Comment by ctenb

6 months ago

I stopped after the first 3 slides, since the information density is too low and the animation too slow.

This article definitely wins my award for the most unnecessary scrolljacking -- the animations add no value, are too short, and only serve to delay being to read further in the article.

> the information density is too low

You failed the marshmallow test [1]. There is a traditional, long-form article that presents a rewarding read.

[1] https://en.m.wikipedia.org/wiki/Stanford_marshmallow_experim...

  • Marshmallow test assumes the payoff exists and is worth it. Does it? Is it? IDK and I don't want to waste time finding out. I'm far more interested in information-dense sources that let me find out if I want to know what it's offering. That's why journal articles have abstracts.

  • This article is ADHD-walled. The long load time, the weird slide show. Then the first page has a jittery animation that makes it impossible for me to actually focus on reading the article.

    It's less of a marshmallow thing (though I often fail that test) and more of an overwhelming impression that the article does not want me to read it.

    • > This article is ADHD-walled

      I mean yes, folks with untreated ADHD would fail a marshmallow test. Marshmallow test failure doesn’t mean you’re a bad person. It simply signifies impatience and trust issues.

  • The kid can see the marshmallow. I can’t see the payoff from this article.

    The kid knows what the payoff is.

    The payoff here is unknown.

  • I really hate how articles are starting with full page slides and animations now. This is the third article that I've seen this week following the format. I suppose since two of those three were on the HN front page it's a format that works, but I guess I'm not the target audience.

    • This one is different from most. The visual design is consistent, engaging, and well done. The pictures are relevant and interesting and complement the text.

      I agree that most articles that start with slides are just dross, this one is an exception.

  • The article fails the marshmallow test - it needs to convince people that there is a traditional, long-form article that will be a rewarding read from the start.

    Only then is the test relevant to humans. Otherwise, all that's really being tested is the reader's trust in the publisher.

  • >You failed the marshmallow test [1]. There is a traditional, long-form article that presents a rewarding read.

    I didn't downvote but reading an unknown article with unknown or non-existent payoff is not the same premise as The Marshmallow Test because the Stanford experiment explicitly specifies the "reward" upfront: ">, a child was offered a choice between one small but immediate reward, or two small rewards if they waited for a period of time."

    In contrast, reading unfamiliar articles to _maybe_ get a "reward" is a Bayesian Probability. As the one reads each sentence that's not engaging, the expectation that there might be a "reward" at the end is tainted by the fact that most long articles in the past that reader forced themselves to finish didn't present a worthwhile reward at the end.

    Now, if JumpCrisscross explicitly told the reader that there would be a guaranteed mind-blowing insight payoff at the end of the long article before the reader started it, then the test of that patience would be closer to The Marshmallow test.

    • It’s not a random article. It’s been upvoted to the HN front page.

      > if JumpCrisscross explicitly told the reader that there would be a guaranteed mind-blowing insight payoff at the end

      I literally said it’s “a rewarding read.”

      7 replies →

  • That's not failing the marshmallow test, because the reward is obvious at the start of the test.

    Is the reward obvious for reading any random article?
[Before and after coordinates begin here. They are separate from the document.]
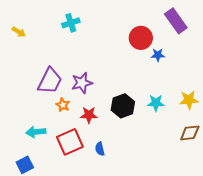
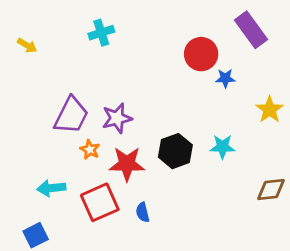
yellow star: (189, 100) -> (270, 110), moved, turned -30
red star: (89, 115) -> (127, 164), size x1.4

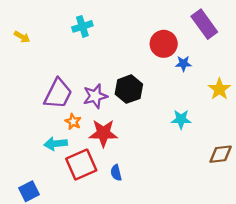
black hexagon: (175, 151) -> (129, 89), moved
cyan arrow: (51, 188) -> (56, 144), moved

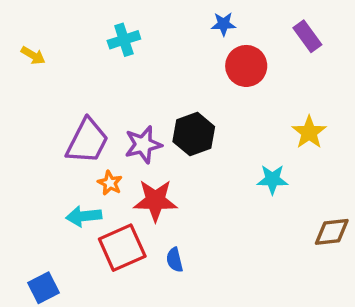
purple rectangle: (204, 24) -> (307, 36), size x0.7
blue star: (183, 64) -> (223, 24), moved
yellow star: (219, 89) -> (309, 132), moved

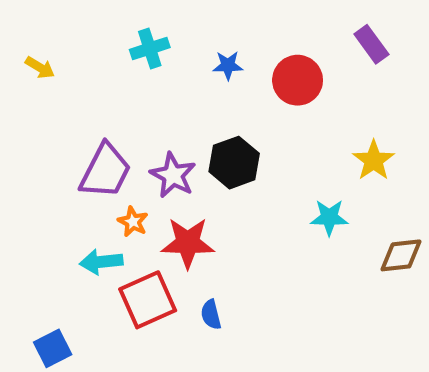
blue star: (223, 24) -> (228, 65), moved
purple star: (143, 145) -> (173, 175), turned -30
brown diamond: (332, 232) -> (401, 255), moved

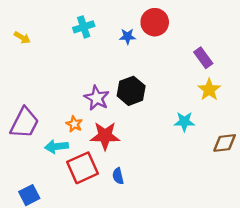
purple rectangle: (371, 44) -> (203, 58), moved
red circle: (298, 80) -> (155, 22), moved
purple trapezoid: (105, 171) -> (25, 123), moved

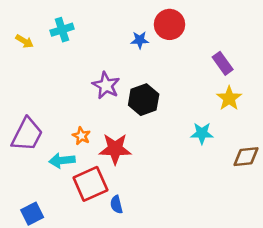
cyan cross: (84, 27) -> (62, 30), moved
purple star: (97, 98) -> (106, 85), moved
blue semicircle: (118, 176) -> (116, 205), moved

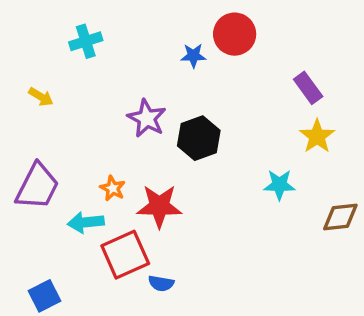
yellow arrow: (24, 41) -> (41, 97), moved
blue semicircle: (116, 205) -> (161, 283), turned -66

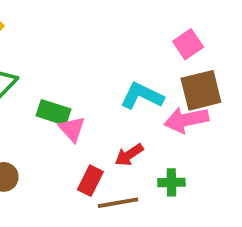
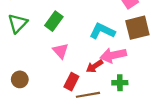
green rectangle: (54, 112) -> (54, 21), moved, turned -72
pink arrow: (186, 120) -> (113, 55), moved

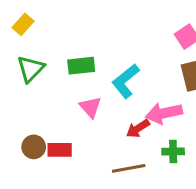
green rectangle: (54, 21) -> (81, 66), turned 48
cyan L-shape: (102, 31) -> (126, 81), moved, turned -65
red rectangle: (71, 82) -> (60, 150), moved, turned 63

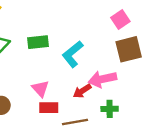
pink triangle: (90, 107) -> (40, 89), moved
red rectangle: (60, 150) -> (49, 108), moved

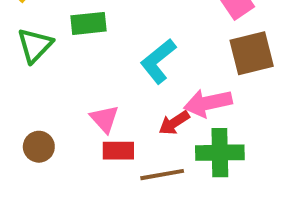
green rectangle: (38, 42) -> (89, 23), moved
green cross: (110, 109) -> (220, 153), size x1.6

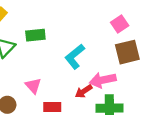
pink triangle: (104, 119) -> (33, 86), moved

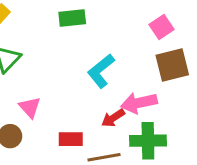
green rectangle: (35, 35) -> (72, 18), moved
pink triangle: (33, 86) -> (30, 107), moved

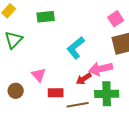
green rectangle: (72, 18) -> (46, 17), moved
pink triangle: (30, 107) -> (39, 75), moved

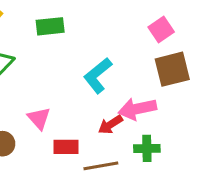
green cross: (107, 94) -> (147, 148), size x0.7

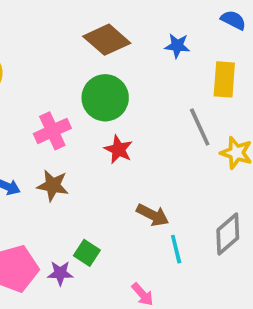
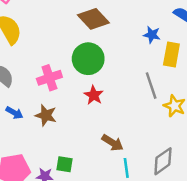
blue star: (177, 46) -> (152, 35), moved
green square: (87, 253) -> (65, 164), turned -30

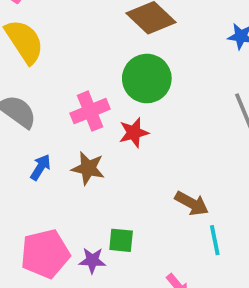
red star: (94, 95) -> (134, 133), moved, turned 30
blue arrow: (14, 113) -> (40, 167), turned -84

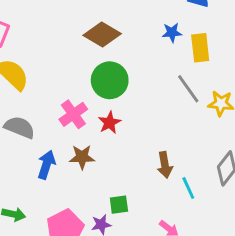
blue arrow: (40, 167) -> (46, 165), size x1.4
brown arrow: (192, 203) -> (165, 165), turned 65

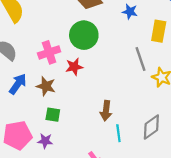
blue star: (172, 33) -> (130, 12), moved
green square: (119, 205) -> (53, 115), moved

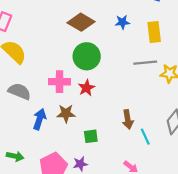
pink cross: (49, 52) -> (60, 82), turned 36
gray line: (141, 59) -> (145, 63), turned -60
green square: (53, 115) -> (91, 136), moved

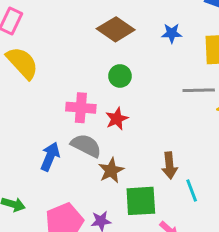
green circle: (87, 56) -> (120, 76), size x0.6
gray semicircle: (19, 91) -> (86, 146), moved
brown star: (66, 113) -> (111, 170), moved, turned -30
green square: (91, 136) -> (141, 201), moved, size x1.6

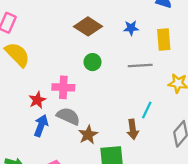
gray line: (199, 90) -> (140, 65), moved
red star: (117, 119) -> (37, 100), moved
cyan line: (192, 190) -> (147, 110), moved, turned 48

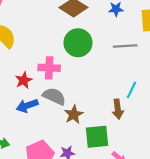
green circle: (93, 62) -> (78, 43), size x1.6
blue arrow: (41, 126) -> (27, 106), turned -130

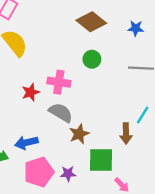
green circle: (78, 43) -> (92, 59), size x0.6
blue arrow: (27, 106) -> (26, 143), moved

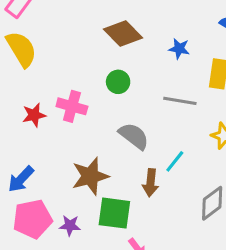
gray semicircle: (61, 113) -> (134, 136), moved
brown star: (79, 134) -> (90, 176), size x1.4
blue arrow: (26, 143) -> (21, 179), turned -40

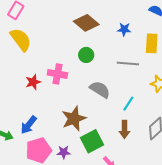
brown arrow: (151, 183) -> (124, 129), moved
green square: (114, 213) -> (92, 141), turned -30

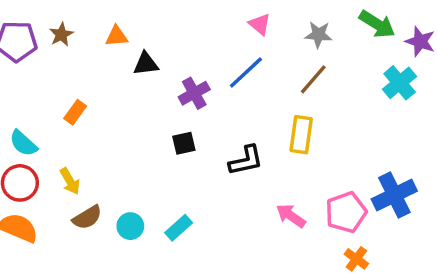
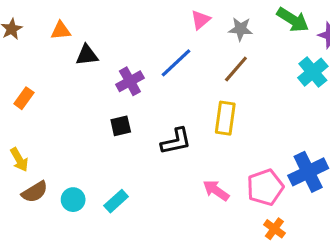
pink triangle: (260, 24) -> (201, 20), moved, turned 40

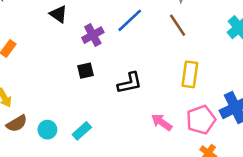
black triangle: (87, 55) -> (58, 14), turned 42
brown line: (236, 69) -> (178, 25), turned -75
yellow rectangle: (225, 118) -> (190, 74), moved

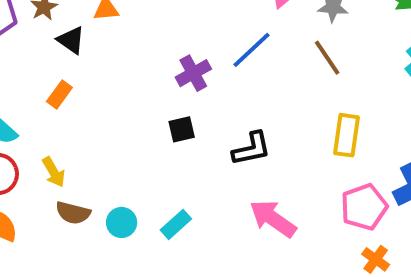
black triangle: (58, 14) -> (71, 40), moved
pink arrow: (162, 122) -> (273, 219), moved, size x1.4
brown semicircle: (17, 123) -> (73, 213), turned 45

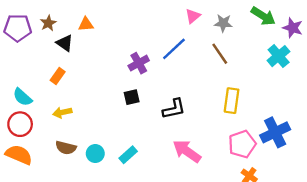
yellow arrow: (54, 172) -> (62, 112), moved, turned 108

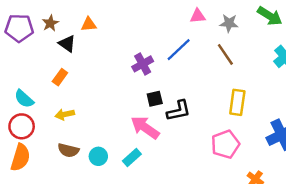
pink triangle: (193, 16) -> (198, 16), turned 35
black square: (132, 97) -> (155, 99), moved
pink pentagon: (242, 144) -> (225, 144), moved
pink arrow: (187, 151) -> (145, 128), moved
orange semicircle: (19, 155) -> (20, 158), turned 84

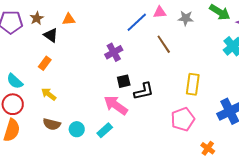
blue line: (179, 50) -> (137, 22), moved
brown line: (225, 54) -> (164, 44), moved
yellow arrow: (65, 114) -> (49, 94), turned 49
No, but it may be there. But I sincerely doubt that you, or anyone, devotes themselves to consuming 100% of the content they come across on the internet, in hopes for a payoff(which may never come) in the end.

  • Rather the article failed him.

    I closed the page at "from banks to government to TikTok", of all the glorious applications of a world wide network, the most glaring is teenagers making dance videos.